I actually grabbed her by the arm to slow her down. “You’re going to leave again? You’re going to fly straight back?”

  “Majka, let me finish. There was Seraphim marches all over, last couple days. Seattle also, and many of them turning into riot. Is like, religious war not in Syria or something but middle of downtown, outside the Nordstrom. Natazscha is frightened things are falling apart, and she thinks I will be safer with her. Or thinks she will be safer with me. Both of which is like, total crapshit—”

  “But you’re not—you’re not—?”

  She held my face in both hands. “Majka, take fifteen deep breaths, OK? Of course not. You are very dumb sometimes for smart person. I stay here with you, and Daniel, until this thing is finished. My mother will be fine. If she is angry, I’m sorry, but she can frankly stuff everything.”

  “What about Rosko?”

  “Rosko is complicated.”

  “He’s angry with me for being angry with him? Or he’s just given up?”

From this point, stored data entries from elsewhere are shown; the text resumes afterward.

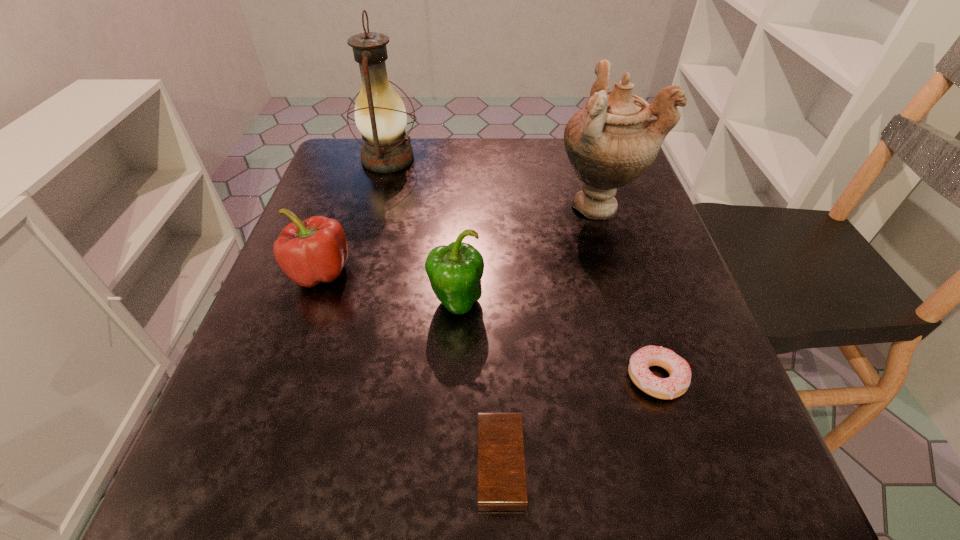 The width and height of the screenshot is (960, 540). In order to click on free space located on the right of the oil lamp in this screenshot , I will do `click(461, 159)`.

Where is `free space located on the back of the second tallest object`? This screenshot has width=960, height=540. free space located on the back of the second tallest object is located at coordinates (582, 148).

At what (x,y) coordinates should I click in order to perform the action: click on vacant space located 0.120m on the right of the third tallest object. Please return your answer as a coordinate pair (x, y). This screenshot has width=960, height=540. Looking at the image, I should click on (552, 303).

This screenshot has width=960, height=540. In order to click on free space located on the back of the fourth tallest object in this screenshot , I will do (344, 205).

Locate an element on the screen. This screenshot has height=540, width=960. vacant space located 0.120m on the front of the doughnut is located at coordinates (694, 492).

What are the coordinates of `blank space located 0.230m on the front face of the alarm clock` in the screenshot? It's located at (304, 463).

The width and height of the screenshot is (960, 540). Find the location of `free space located on the front face of the alarm clock`. free space located on the front face of the alarm clock is located at coordinates (258, 463).

The height and width of the screenshot is (540, 960). In order to click on free space located 0.240m on the front face of the alarm clock in this screenshot , I will do `click(297, 463)`.

Image resolution: width=960 pixels, height=540 pixels. I want to click on oil lamp situated at the far edge, so click(380, 115).

Image resolution: width=960 pixels, height=540 pixels. In order to click on urn that is positioned at the far edge in this screenshot , I will do `click(612, 141)`. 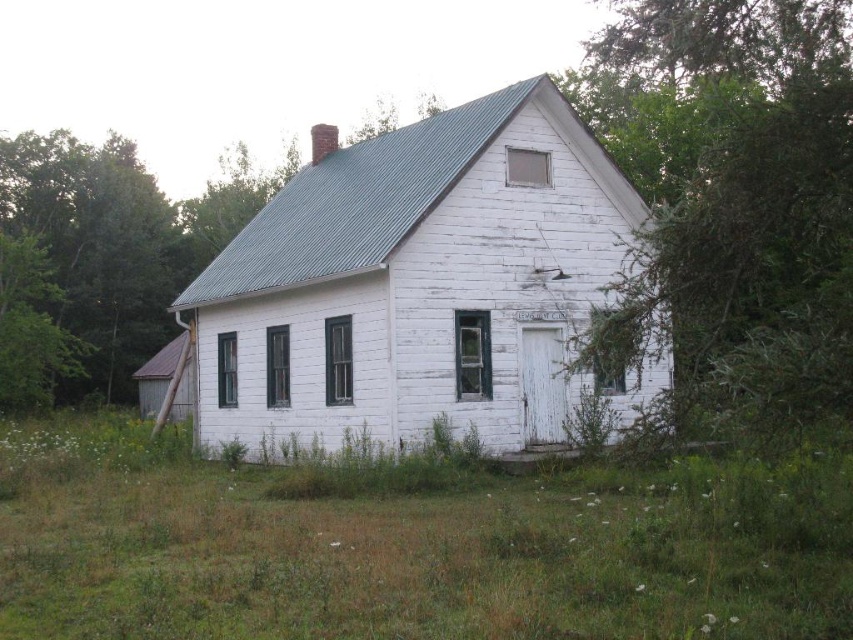 You are standing in front of the house and want to walk towards the green leafy tree at left. Which direction should you walk to avoid stepping on the green grass at lower center?

To avoid stepping on the green grass at lower center, you should walk around the left side of the green grass at lower center since its width is narrower than the green leafy tree at left, allowing enough space to bypass it without stepping on the grass.

Looking at this image, you are standing in front of the white wooden house and want to determine the spatial relationship between two points marked on the image. Which of the two points, point 1 at coordinates (503, 627) or point 2 at coordinates (808, 220), is closer to you?

Point 1 at coordinates (503, 627) is closer to the viewer than point 2 at coordinates (808, 220). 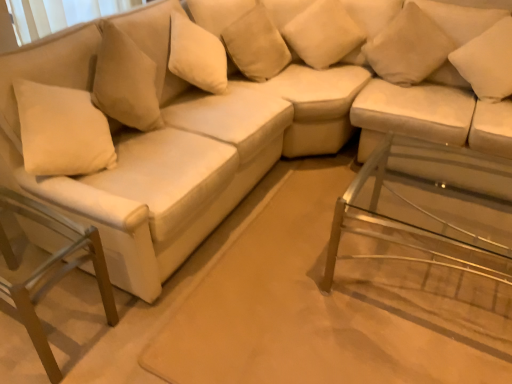 The image size is (512, 384). What do you see at coordinates (408, 47) in the screenshot?
I see `beige fabric pillow at upper right, placed as the third pillow when sorted from left to right` at bounding box center [408, 47].

This screenshot has width=512, height=384. What do you see at coordinates (487, 62) in the screenshot? I see `white soft cushion at upper right, which appears as the fourth pillow when viewed from the left` at bounding box center [487, 62].

The height and width of the screenshot is (384, 512). What do you see at coordinates (256, 44) in the screenshot?
I see `suede-like beige pillow at upper center, placed as the 4th pillow when sorted from right to left` at bounding box center [256, 44].

What is the approximate width of metallic silver swivel chair at lower left?

The width of metallic silver swivel chair at lower left is 27.09 inches.

Where is `beige fabric pillow at upper center, which ranks as the 2th pillow in left-to-right order`? The height and width of the screenshot is (384, 512). beige fabric pillow at upper center, which ranks as the 2th pillow in left-to-right order is located at coordinates (323, 33).

Based on the photo, which object is positioned more to the left, suede-like beige pillow at upper center, positioned as the 1th pillow in left-to-right order, or metallic silver swivel chair at lower left?

Positioned to the left is metallic silver swivel chair at lower left.

Is metallic silver swivel chair at lower left at the back of suede-like beige pillow at upper center, positioned as the 1th pillow in left-to-right order?

That's not correct — suede-like beige pillow at upper center, positioned as the 1th pillow in left-to-right order, is not looking away from metallic silver swivel chair at lower left.

Can you confirm if suede-like beige pillow at upper center, placed as the 4th pillow when sorted from right to left, is wider than metallic silver swivel chair at lower left?

No.

From the image's perspective, who appears lower, suede-like beige pillow at upper center, positioned as the 1th pillow in left-to-right order, or metallic silver swivel chair at lower left?

metallic silver swivel chair at lower left is shown below in the image.

From their relative heights in the image, would you say white soft cushion at upper right, arranged as the 1th pillow when viewed from the right, is taller or shorter than beige fabric pillow at upper right, placed as the third pillow when sorted from left to right?

Considering their sizes, white soft cushion at upper right, arranged as the 1th pillow when viewed from the right, has less height than beige fabric pillow at upper right, placed as the third pillow when sorted from left to right.

Is white soft cushion at upper right, arranged as the 1th pillow when viewed from the right, to the left or to the right of beige fabric pillow at upper right, acting as the second pillow starting from the right, in the image?

From the image, it's evident that white soft cushion at upper right, arranged as the 1th pillow when viewed from the right, is to the right of beige fabric pillow at upper right, acting as the second pillow starting from the right.

Which is farther from the camera, (466, 63) or (391, 64)?

The point (391, 64) is farther.

Is white soft cushion at upper right, which appears as the fourth pillow when viewed from the left, oriented away from beige fabric pillow at upper right, placed as the third pillow when sorted from left to right?

No.

Is beige fabric pillow at upper center, which ranks as the 2th pillow in left-to-right order, surrounding beige fabric pillow at upper right, placed as the third pillow when sorted from left to right?

No, beige fabric pillow at upper right, placed as the third pillow when sorted from left to right, is not a part of beige fabric pillow at upper center, which ranks as the 2th pillow in left-to-right order.

Image resolution: width=512 pixels, height=384 pixels. There is a beige fabric pillow at upper center, which ranks as the 2th pillow in left-to-right order. In order to click on the 2nd pillow below it (from a real-world perspective) in this screenshot , I will do `click(408, 47)`.

Does beige fabric pillow at upper center, which ranks as the 2th pillow in left-to-right order, have a greater height compared to beige fabric pillow at upper right, acting as the second pillow starting from the right?

Indeed, beige fabric pillow at upper center, which ranks as the 2th pillow in left-to-right order, has a greater height compared to beige fabric pillow at upper right, acting as the second pillow starting from the right.

Is white soft cushion at upper right, which appears as the fourth pillow when viewed from the left, positioned behind metallic silver swivel chair at lower left?

Yes, it is behind metallic silver swivel chair at lower left.

Between white soft cushion at upper right, arranged as the 1th pillow when viewed from the right, and metallic silver swivel chair at lower left, which one has larger width?

metallic silver swivel chair at lower left is wider.

From a real-world perspective, is white soft cushion at upper right, which appears as the fourth pillow when viewed from the left, beneath metallic silver swivel chair at lower left?

No.

The image size is (512, 384). I want to click on the 3rd pillow located above the metallic silver swivel chair at lower left (from a real-world perspective), so click(x=487, y=62).

Is beige fabric pillow at upper center, which ranks as the 2th pillow in left-to-right order, beside clear glass side table at lower right?

No, beige fabric pillow at upper center, which ranks as the 2th pillow in left-to-right order, is not making contact with clear glass side table at lower right.

From the image's perspective, would you say beige fabric pillow at upper center, which appears as the 3th pillow when viewed from the right, is shown under clear glass side table at lower right?

No, from the image's perspective, beige fabric pillow at upper center, which appears as the 3th pillow when viewed from the right, is not below clear glass side table at lower right.

Can you confirm if beige fabric pillow at upper center, which appears as the 3th pillow when viewed from the right, is taller than clear glass side table at lower right?

No, beige fabric pillow at upper center, which appears as the 3th pillow when viewed from the right, is not taller than clear glass side table at lower right.

Does beige fabric pillow at upper center, which ranks as the 2th pillow in left-to-right order, appear on the right side of white soft cushion at upper right, arranged as the 1th pillow when viewed from the right?

No, beige fabric pillow at upper center, which ranks as the 2th pillow in left-to-right order, is not to the right of white soft cushion at upper right, arranged as the 1th pillow when viewed from the right.

Choose the correct answer: Is beige fabric pillow at upper center, which ranks as the 2th pillow in left-to-right order, inside white soft cushion at upper right, arranged as the 1th pillow when viewed from the right, or outside it?

beige fabric pillow at upper center, which ranks as the 2th pillow in left-to-right order, is spatially situated outside white soft cushion at upper right, arranged as the 1th pillow when viewed from the right.

Is beige fabric pillow at upper center, which ranks as the 2th pillow in left-to-right order, turned away from white soft cushion at upper right, arranged as the 1th pillow when viewed from the right?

  But she shook her head. “He’s fine,” she said quickly, as if dismissing the subject. “Gabi basically forbid him to come.” She obviously wasn’t telling me everything, but at that moment you managed to change the subject for her by handing me a drawing. The gesture reminded me of when you’d given me the one of Kit—which I was carrying, carefully folded, in my pocket. But this was one of the bald cavemen you’d drawn before—a single figure, face not visible, crouched over a fire. I more or less ignored it, I’m afraid.

  “Thanks, D. How are you? You’re skinnier than a measuring tape.”

  “He not eating, not sleeping, just pacing and muttering all the time,” Kit said. “I say to him, Daniel, you eat, because if you die of starvation, Majka is killing me. But he doesn’t listen.”

  You actually smiled at that: just a hint, but it was there. You pointed to the drawing in my hand. “This is the place,” you said.